WHAT YOU NEED TO DO: Below are the records; retype them exactly and omit each picture.

Stored items from a collection:
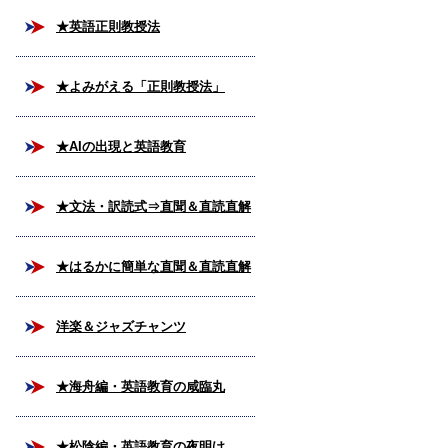
★英語正則教授法
★よみがえる「正則教授法」
★AIの出現と英語教育
★文法・訳読式⇒直聞＆直読直解
法
★はるかに簡単な直聞＆直読直解
法
洋楽＆ジャズチャンツ
★海舟編・英語教育の咸臨丸
★松陰編・英語教育の夜明け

ANSWER TO THIS TASK:
★英語正則教授法
★よみがえる「正則教授法」
★AIの出現と英語教育
★文法・訳読式⇒直聞＆直読直解
法
★はるかに簡単な直聞＆直読直解
法
洋楽＆ジャズチャンツ
★海舟編・英語教育の咸臨丸
★松陰編・英語教育の夜明け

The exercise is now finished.